"Not quit.... But start a newer fight, with some chance of winning it."
One violent industrial unionist demanded the floor, and pounded out that the strike must continue, with a general tie-up of every trade, organized and unorganized, in Adamsville.
"One big union!" he continued to shout, even after the ready ushers had pushed him into his seat.
"That's the sort of fool advice," Jack Bowden said, "that's lost this strike. For it is lost; and I'll tell you who's lost it. Not the company, nor Paul Judson's money, not his murdering gunmen; but——" and his lean arm pointed straight to Pelham, "but crazy radicals in and out of the union movement; lounge Socialists, lemonade trade-unionists, men who claim to be with us, but were born with scab hearts. It's them and their kind have led to this smash-up. And the sooner we reckernize it, the better!"
There was a tossing roar of applause at this. The crowd, Pelham grasped at once, was ready to quit, and only wanted someone to blame for the failure.
Nils Jensen, still under bond pending the decision of his case by the Supreme Court, answered the charge at once. "Men, brothers," his voice rang out, "I've been a miner, and a member of this local, for thirteen years. I don't know who is to blame, but I know who isn't—and that's the Socialists among us. We've fought, in the union and at the polls, day in, day out, while your old-fashioned unionists have been pulling down fat jobs under Democratic sheriffs,——" a hit at Pooley, who had been first deputy under the previous official. "I'm not in favor of going on now, if the crowd's ready to stop. I can get work, here or somewhere else, in or out of jail,——" There was a friendly smile at this. "I know that the war between our class and the Paul Judson class will go on until classes are ended. If you're to blame anybody, blame ignorant laborers, who can't see that scabbing against their fellows cuts their own throats, and betrays their wives and children. Blame the labor fakers, the crooked bunch who 'lead' you so that their pockets are lined for delivering your votes to the old parties, while you get nothing. And when Jack Bowden says that Comrade Pelham Judson, as good a socialist as any one of us, is a lounging lemonade socialist, with a scab heart, he lies, and he knows he lies!"

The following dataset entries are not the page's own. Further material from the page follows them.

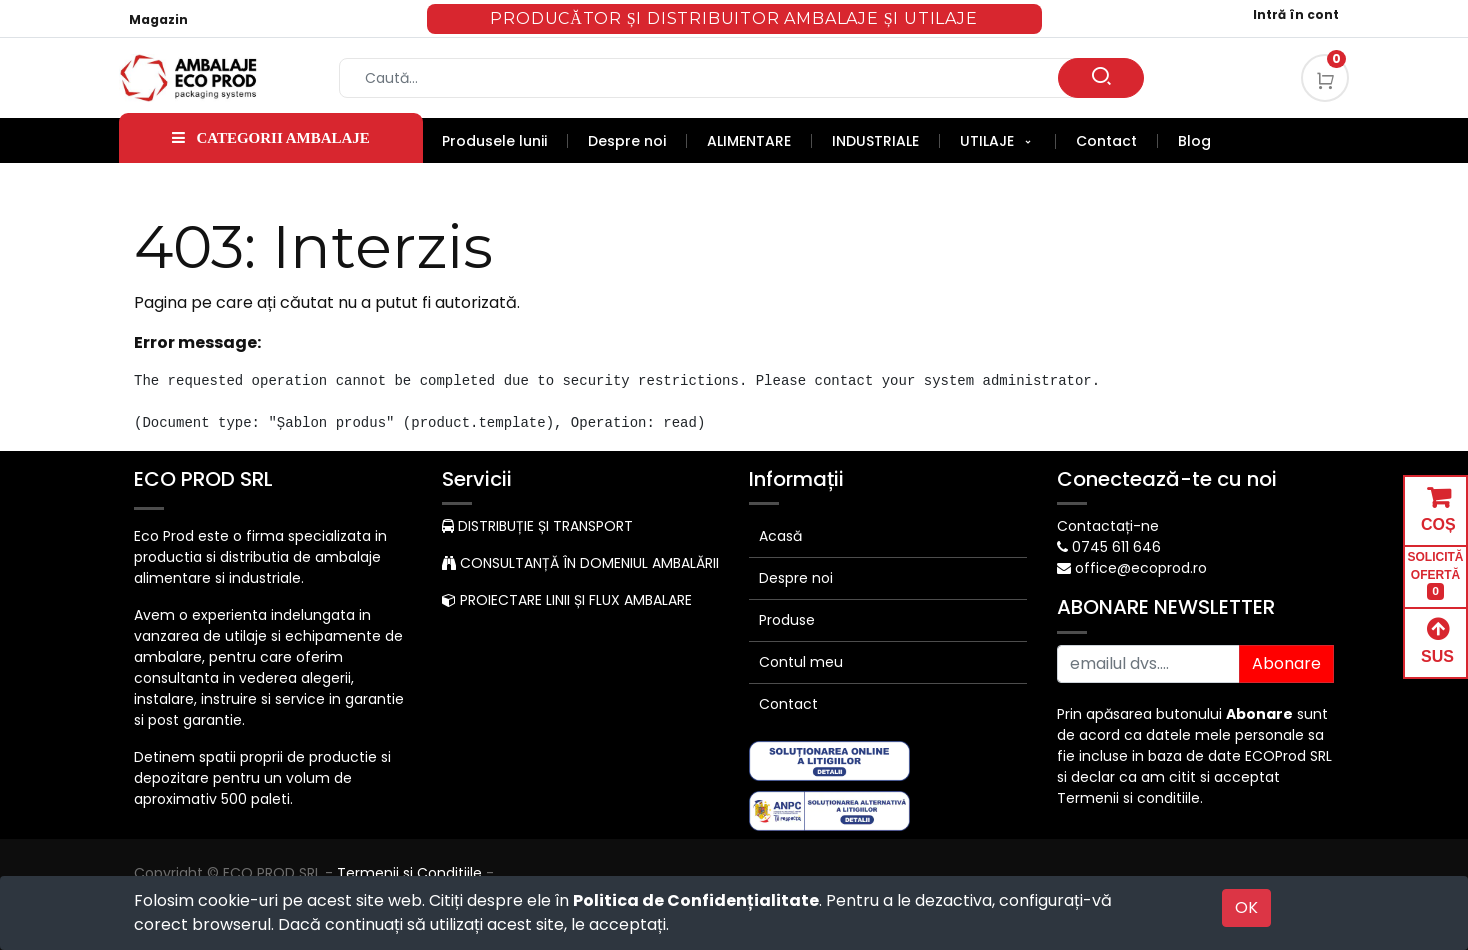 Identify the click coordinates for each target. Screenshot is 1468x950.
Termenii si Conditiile (409, 873)
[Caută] (1101, 78)
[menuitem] (505, 141)
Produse (787, 620)
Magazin (158, 19)
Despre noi (796, 578)
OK (1246, 907)
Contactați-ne (1108, 526)
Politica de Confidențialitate (696, 900)
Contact (788, 704)
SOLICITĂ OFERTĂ (1436, 575)
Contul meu (801, 662)
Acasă (780, 536)
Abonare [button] (1286, 663) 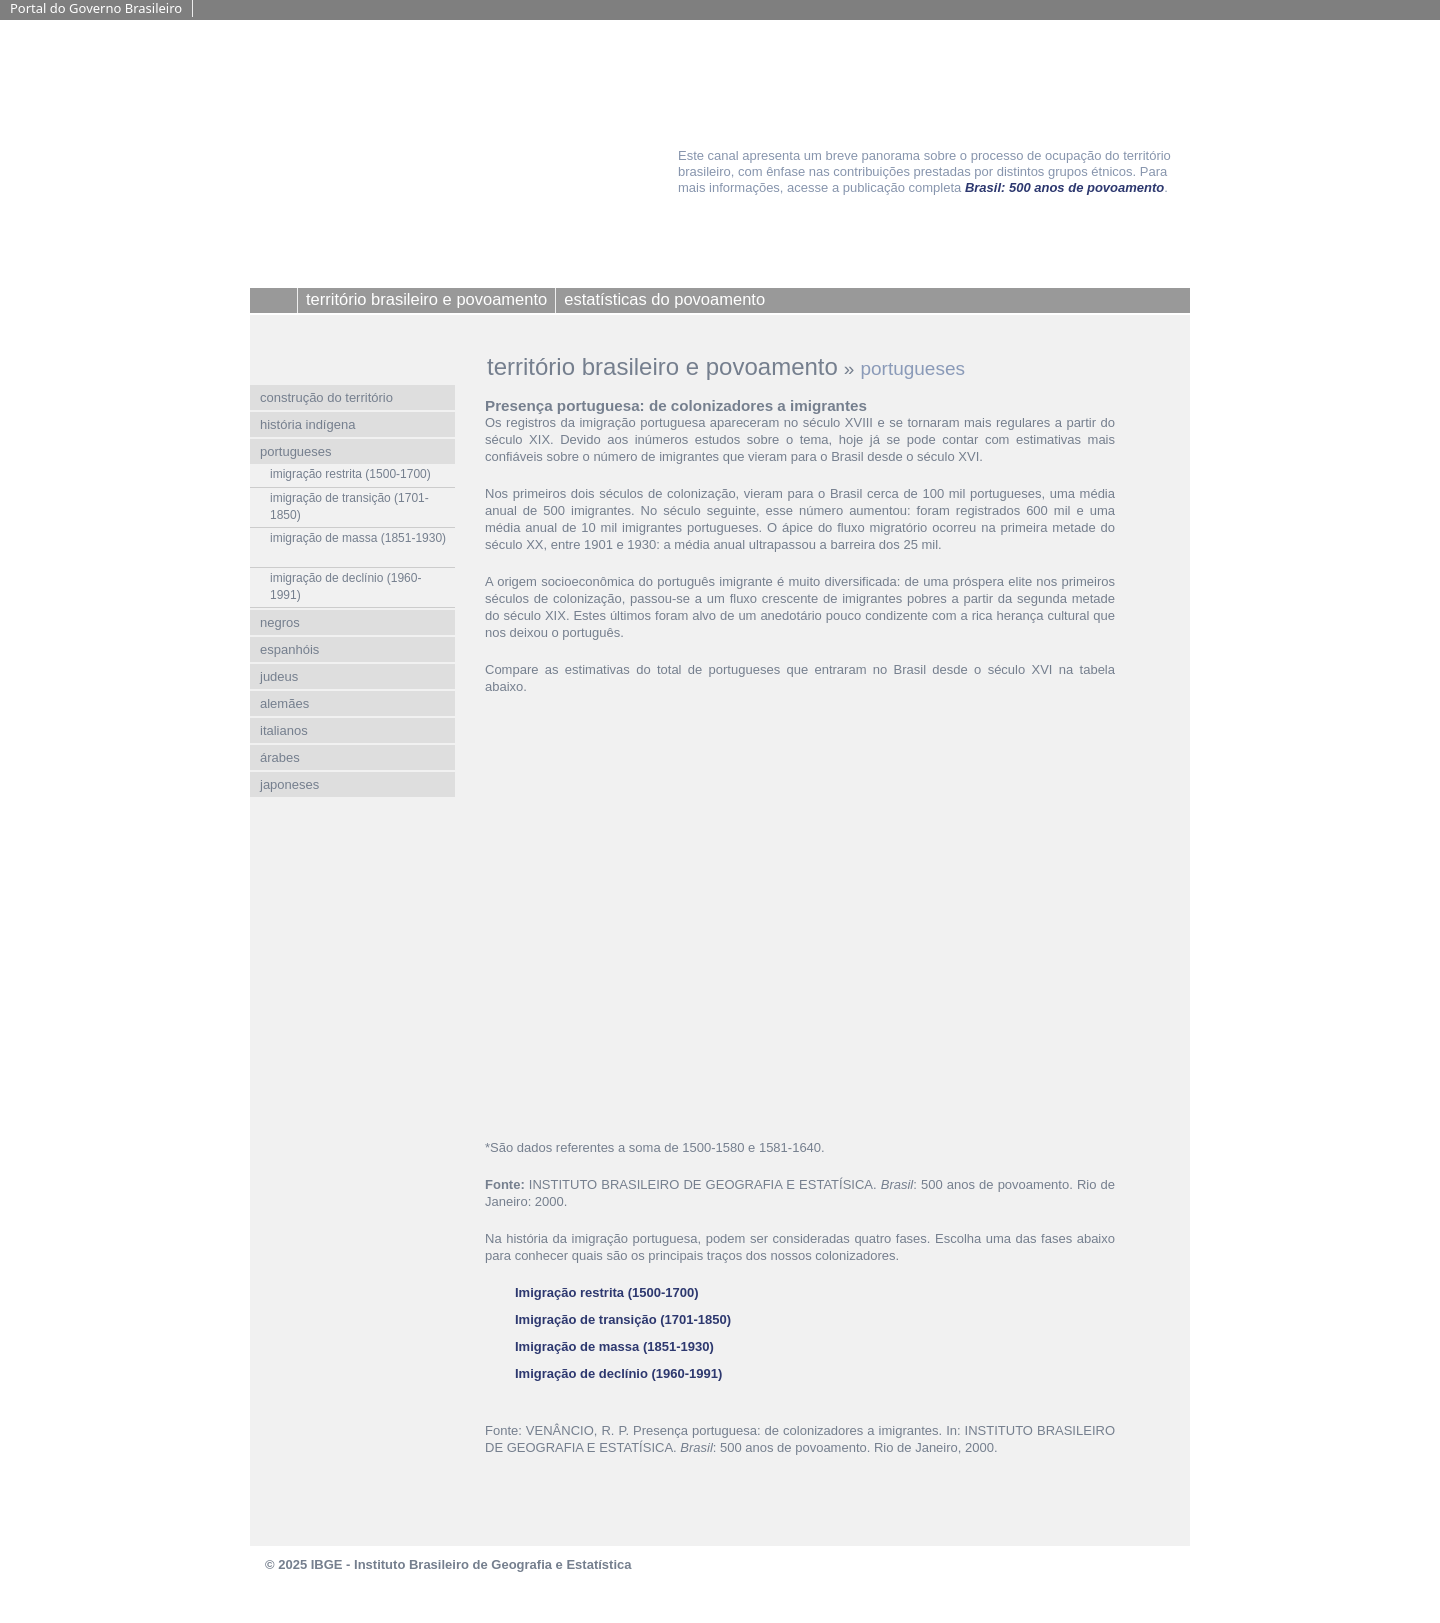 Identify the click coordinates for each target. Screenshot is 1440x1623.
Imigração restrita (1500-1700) (607, 1292)
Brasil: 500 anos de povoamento (1064, 187)
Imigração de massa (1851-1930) (614, 1346)
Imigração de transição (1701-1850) (623, 1319)
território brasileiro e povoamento (662, 366)
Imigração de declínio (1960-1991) (618, 1373) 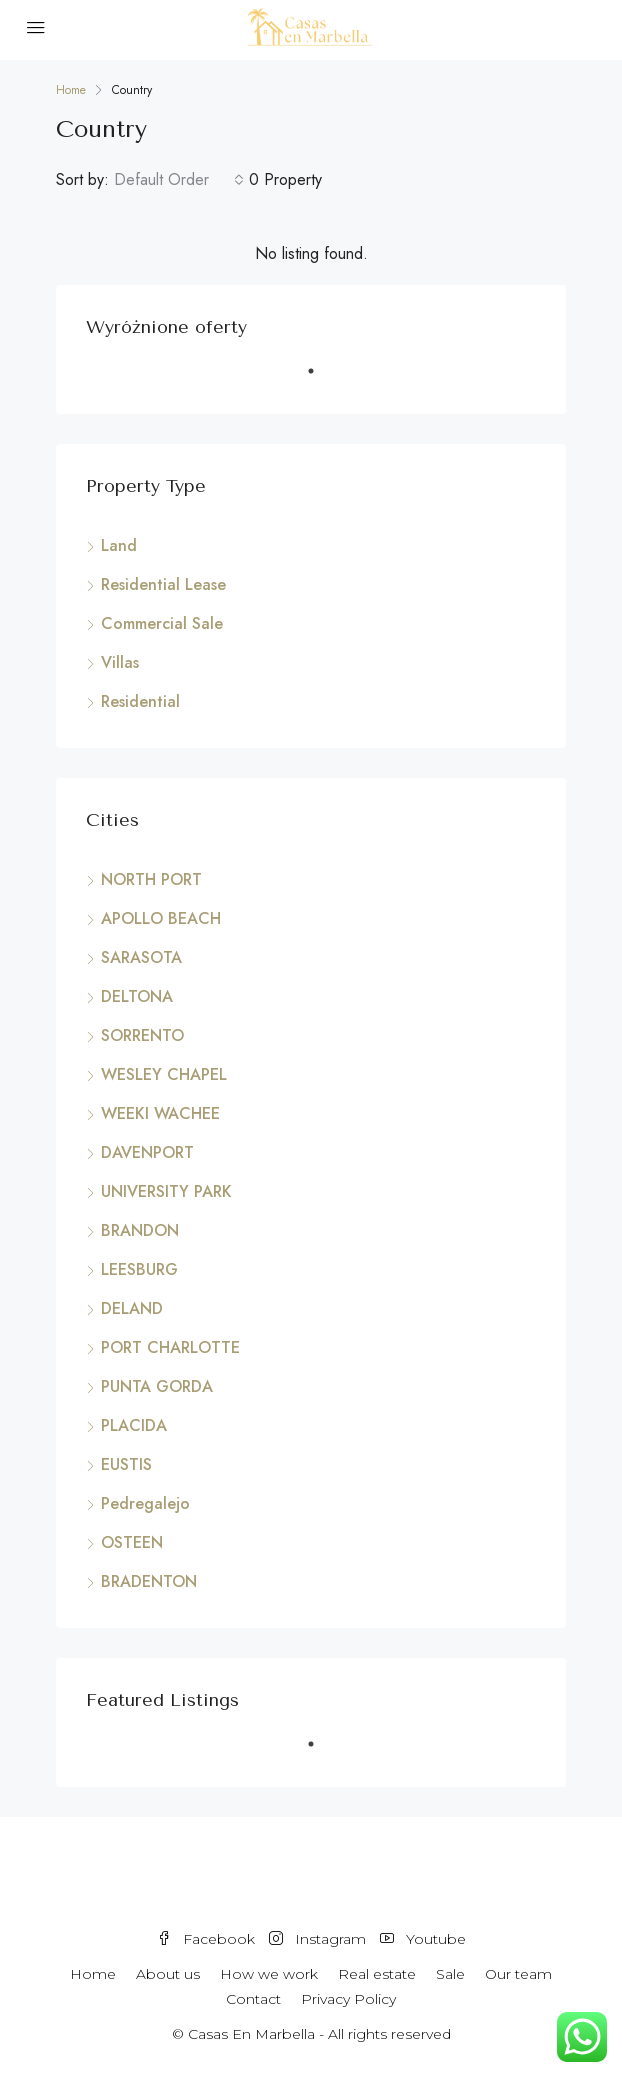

The chair's rappings were lost in the outcries. "Order!" "Order!" broke all over the hall. An uproar circled around Jensen and also Bowden; for a minute the meeting threatened to break into a riot.
Jack Bowden jumped up to the platform, a document waving over his head. "Brothers!... Brothers!... Let me answer him!" He paused, while they quieted. "I'll answer him. When I moved that the committee be discharged without thanks, I knew what I was doing. When I charged that 'Mister'" (with an ugly sneer) "Pelham Judson, son of the vice-president of the Birrell-Florence-Mountain Iron and Steel Company, was born with a scab heart, I knew what I was doing!"
Cries of "Shame!" "Shame!" "Throw him out!"
He kept his place. As he waved the mysterious document before their faces, the cries weakened; curiosity hushed them.